Dennis and Jim's Data Engineering Blog: Creating a Script Component in SSIS that can Generate a Hash Value for a Row

    Generating hash values for your data can be extremely useful in data warehousing. It is an excellent way to tell if the data coming through staging, from your source systems, has changed or not. This is accomplished by pushing individual rows of data through some type of hashing algorithm and adding the output as a value on your data stream. When that particular row comes through staging again you can compare the hash value generating in staging to the hash stored with your data in the data warehouse. This enables you to determine if a change has occurred in the row, and if your data warehouse row needs to be updated(or if you need to insert a new record if you are change tracking).

     Without utilizing something like a hash, you will have to compare every column in your incoming data stream to its associated column in your data warehouse in something like a conditional split transformation with a syntax like (COLUMN_A_NEW != COLUMN_A_DW) || (COLUMN_B_NEW != COLUMN_B_DW) ...etc. For records with many columns, this can be a daunting task. This will also have to be custom to every package you have as data sources for each package will be different. This provides little to no re-usability and is very inflexible to change. Thus, we use a hash.

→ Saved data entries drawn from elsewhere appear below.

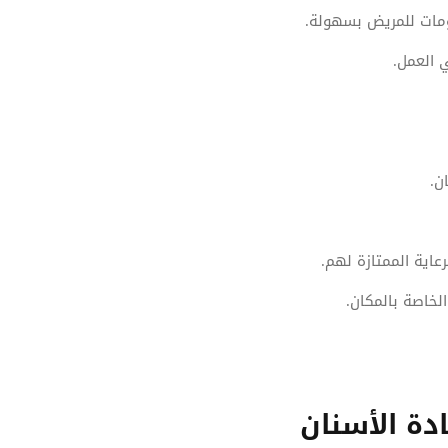
ومات للمريض بسهولة.
 العمل.
ن.
اية الممتازة لهم.
لخاصة بالمكان.
دة الأسنان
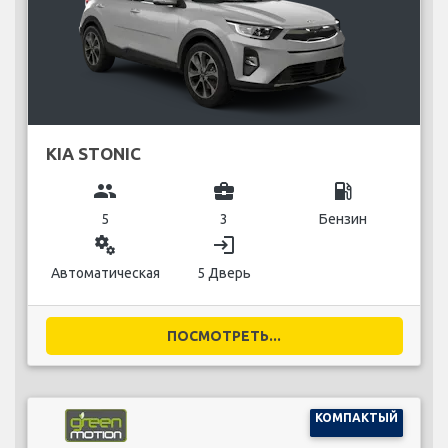
KIA STONIC
group
business_center
local_gas_station
5
3
Бензин
miscellaneous_services
login
Автоматическая
5 Дверь
ПОСМОТРЕТЬ...
КОМПАКТЫЙ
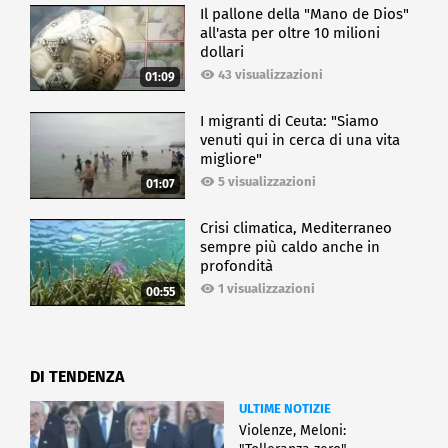
Il pallone della "Mano de Dios"
all'asta per oltre 10 milioni
dollari
43 visualizzazioni
01:09
I migranti di Ceuta: "Siamo
venuti qui in cerca di una vita
migliore"
5 visualizzazioni
01:07
Crisi climatica, Mediterraneo
sempre più caldo anche in
profondità
1 visualizzazioni
00:55
DI TENDENZA
ULTIME NOTIZIE
Violenze, Meloni:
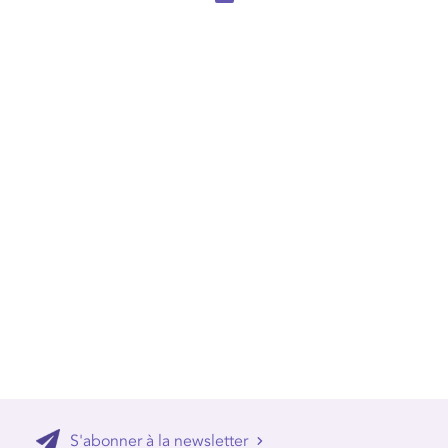
S'abonner à la newsletter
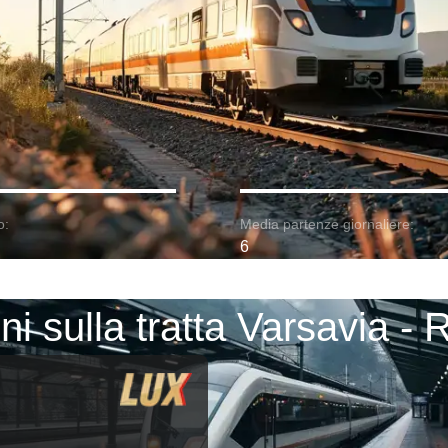
o:
Media partenze giornaliere:
6
ni sulla tratta Varsavia - 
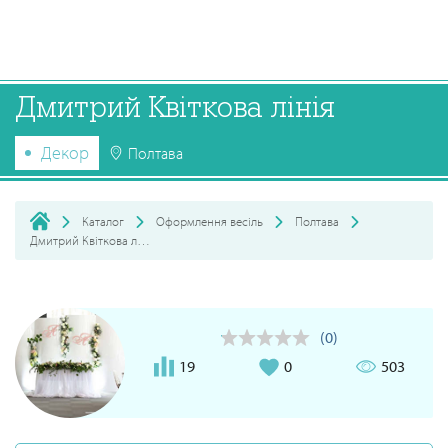
Дмитрий Квіткова лінія
Декор
Полтава
Каталог
Оформлення весіль
Полтава
Дмитрий Квіткова лінія
(0)
19
0
503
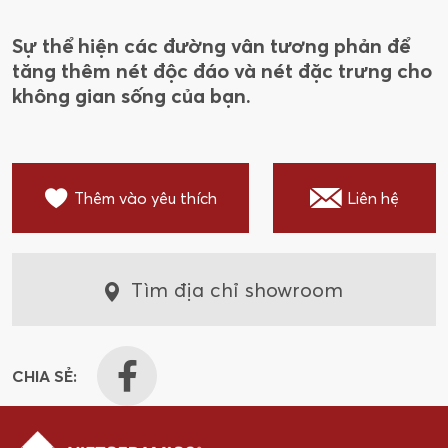
Sự thể hiện các đường vân tương phản để
tăng thêm nét độc đáo và nét đặc trưng cho
không gian sống của bạn.
Thêm vào yêu thích
Liên hệ
Tìm địa chỉ showroom
CHIA SẺ:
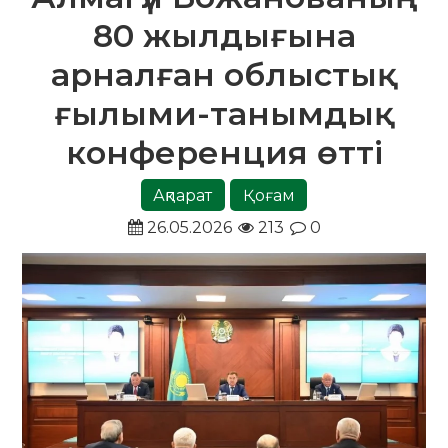
80 жылдығына
арналған облыстық
ғылыми-танымдық
конференция өтті
Ақпарат
Қоғам
26.05.2026
213
0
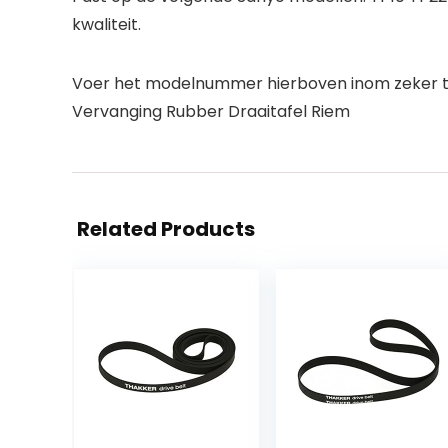
kwaliteit.
Voer het modelnummer hierboven inom zeker te
Vervanging Rubber Draaitafel Riem
Related Products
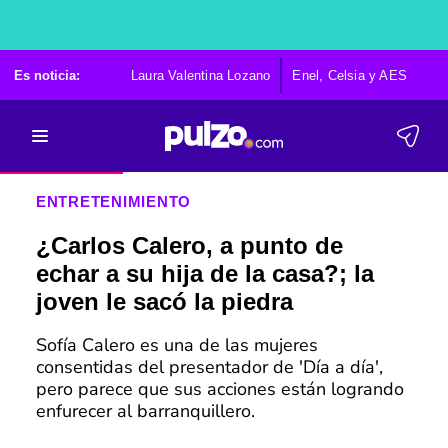
Es noticia:
Laura Valentina Lozano
Enel, Celsia y AES
Po
ENTRETENIMIENTO
¿Carlos Calero, a punto de
echar a su hija de la casa?; la
joven le sacó la piedra
Sofía Calero es una de las mujeres
consentidas del presentador de 'Día a día',
pero parece que sus acciones están logrando
enfurecer al barranquillero.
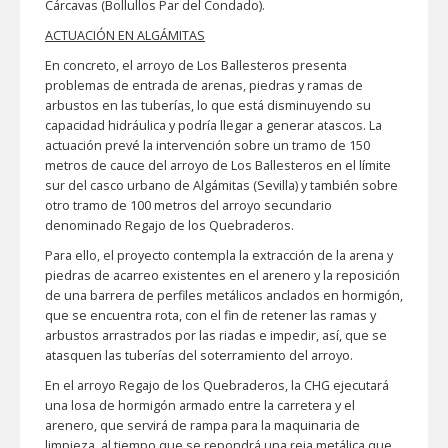
Cárcavas (Bollullos Par del Condado).
ACTUACIÓN EN ALGÁMITAS
En concreto, el arroyo de Los Ballesteros presenta
problemas de entrada de arenas, piedras y ramas de
arbustos en las tuberías, lo que está disminuyendo su
capacidad hidráulica y podría llegar a generar atascos. La
actuación prevé la intervención sobre un tramo de 150
metros de cauce del arroyo de Los Ballesteros en el límite
sur del casco urbano de Algámitas (Sevilla) y también sobre
otro tramo de 100 metros del arroyo secundario
denominado Regajo de los Quebraderos.
Para ello, el proyecto contempla la extracción de la arena y
piedras de acarreo existentes en el arenero y la reposición
de una barrera de perfiles metálicos anclados en hormigón,
que se encuentra rota, con el fin de retener las ramas y
arbustos arrastrados por las riadas e impedir, así, que se
atasquen las tuberías del soterramiento del arroyo.
En el arroyo Regajo de los Quebraderos, la CHG ejecutará
una losa de hormigón armado entre la carretera y el
arenero, que servirá de rampa para la maquinaria de
limpieza, al tiempo que se repondrá una reja metálica que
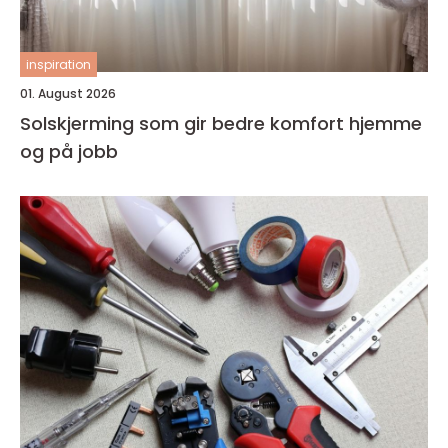
inspiration
01. August 2026
Solskjerming som gir bedre komfort hjemme
og på jobb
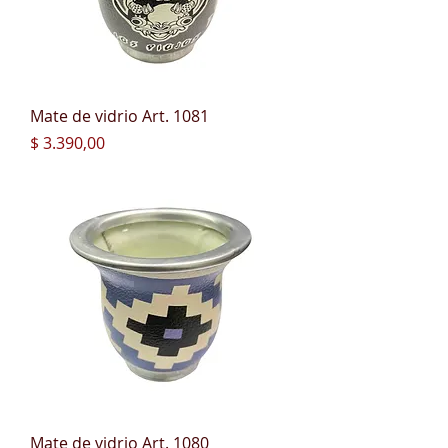
Mate de vidrio Art. 1081
Precio
$ 3.390,00
Mate de vidrio Art. 1080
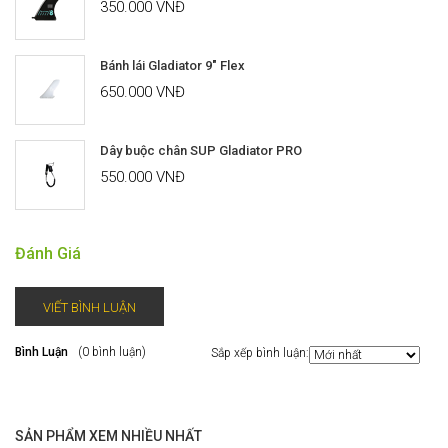
350.000 VNĐ
Bánh lái Gladiator 9" Flex
650.000 VNĐ
Dây buộc chân SUP Gladiator PRO
550.000 VNĐ
Đánh Giá
VIẾT BÌNH LUẬN
Bình Luận
(0 bình luận)
Sắp xếp bình luận:
SẢN PHẨM XEM NHIỀU NHẤT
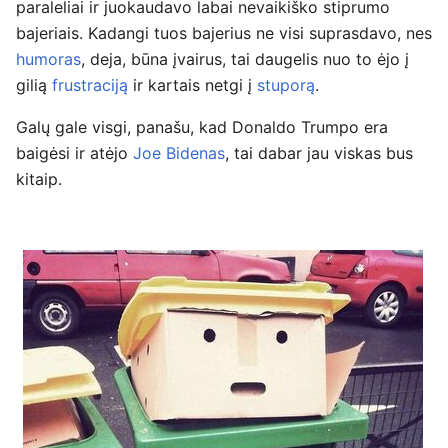
paraleliai ir juokaudavo labai nevaikiško stiprumo
bajeriais. Kadangi tuos bajerius ne visi suprasdavo, nes
humoras
, deja, būna įvairus, tai daugelis nuo to ėjo į
gilią
frustraciją
ir kartais netgi į
stuporą
.
Galų gale visgi, panašu, kad Donaldo Trumpo era
baigėsi ir atėjo
Joe Bidenas
, tai dabar jau viskas bus
kitaip.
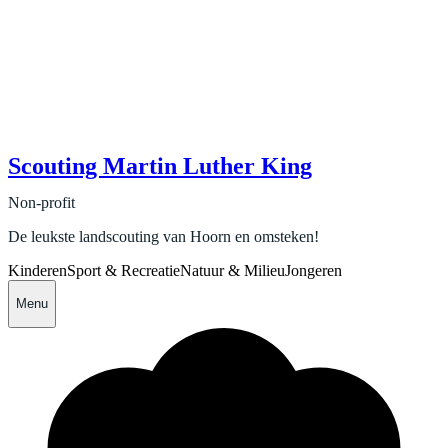
Scouting Martin Luther King
Non-profit
De leukste landscouting van Hoorn en omsteken!
Kinderen
Sport & Recreatie
Natuur & Milieu
Jongeren
Menu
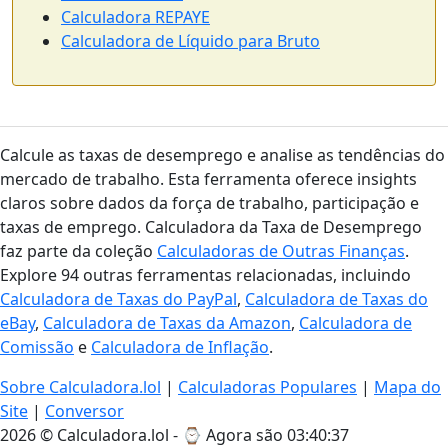
Calculadora REPAYE
Calculadora de Líquido para Bruto
Calcule as taxas de desemprego e analise as tendências do
mercado de trabalho. Esta ferramenta oferece insights
claros sobre dados da força de trabalho, participação e
taxas de emprego. Calculadora da Taxa de Desemprego
faz parte da coleção
Calculadoras de Outras Finanças
.
Explore 94 outras ferramentas relacionadas, incluindo
Calculadora de Taxas do PayPal
,
Calculadora de Taxas do
eBay
,
Calculadora de Taxas da Amazon
,
Calculadora de
Comissão
e
Calculadora de Inflação
.
Sobre Calculadora.lol
|
Calculadoras Populares
|
Mapa do
Site
|
Conversor
2026 © Calculadora.lol - ⌚
Agora são 03:40:37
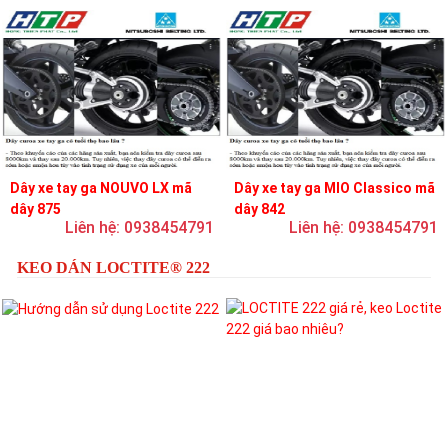
Dây xe tay ga NOUVO LX mã
Dây xe tay ga MIO Classico mã
dây 875
dây 842
Liên hệ: 0938454791
Liên hệ: 0938454791
KEO DÁN LOCTITE® 222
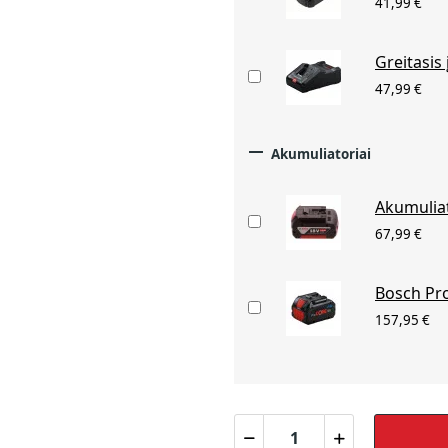
41,99 €
Greitasis
47,99 €

Akumuliatoriai
Akumuliat
67,99 €
Bosch Pro
157,95 €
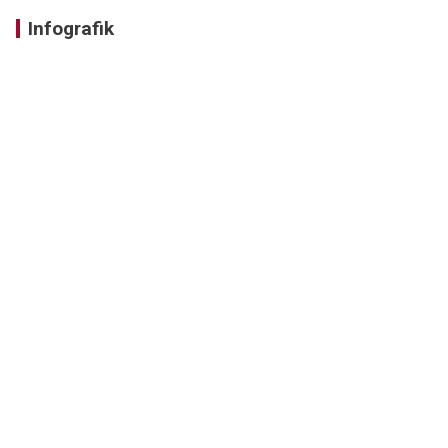
Infografik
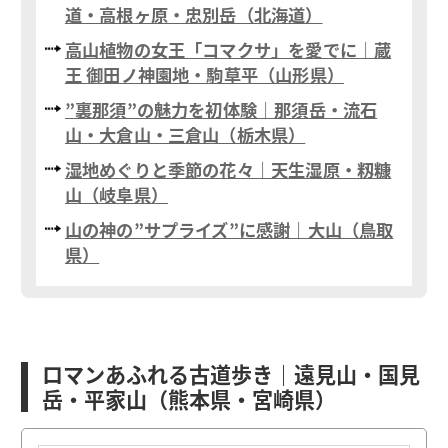
道・高根ヶ原・忠別岳（北海道）
高山植物の女王「コマクサ」を愛でに｜蔵
王 御田ノ神園地・駒草平（山形県）
”裏那須”の魅力を初体験｜那須岳・流石
山・大倉山・三倉山（栃木県）
湿地めぐりと季節の花々｜天生湿原・籾糠
山（岐阜県）
山の神の”サプライズ”に感謝｜大山（鳥取
県）
ロマンあふれる古道歩き｜遠見山・国見
岳・平家山（熊本県・宮崎県）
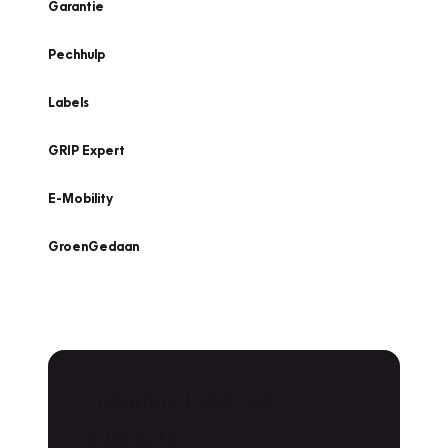
Garantie
Pechhulp
Labels
GRIP Expert
E-Mobility
GroenGedaan
Onderhoud voor uw
Zoeken
leaseauto?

     I've seen a couple of ways this has been done in different systems, some good....some not so good. One way, if your source system developers have blessed you with this feature, is to simply get a hash value for your record from the source system. You can store this hash value with the data and do a simple comparison in your conditional split transformation, HASH_VALUE_SOURCE != HASH_VALUE_DW. If they are different we process the update, if not we do nothing. Another way I've seen is with creating a custom scripting component that maps out each individual column coming through and generating a hash. While this is still better than doing this in a conditional split transformation, its still too customized to the package and inflexible to change. Thus every time you add/remove a column to the transformation, the code in the scripting component needs to be updated. There is no re-usability. A third way I've seen is simply to not use a hash at all. Just use some kind of add/change dating mechanism from the source, to determine what records to stage, and blindly update the data warehouse, whether records have changed or not. Now this is not very efficient at all is it?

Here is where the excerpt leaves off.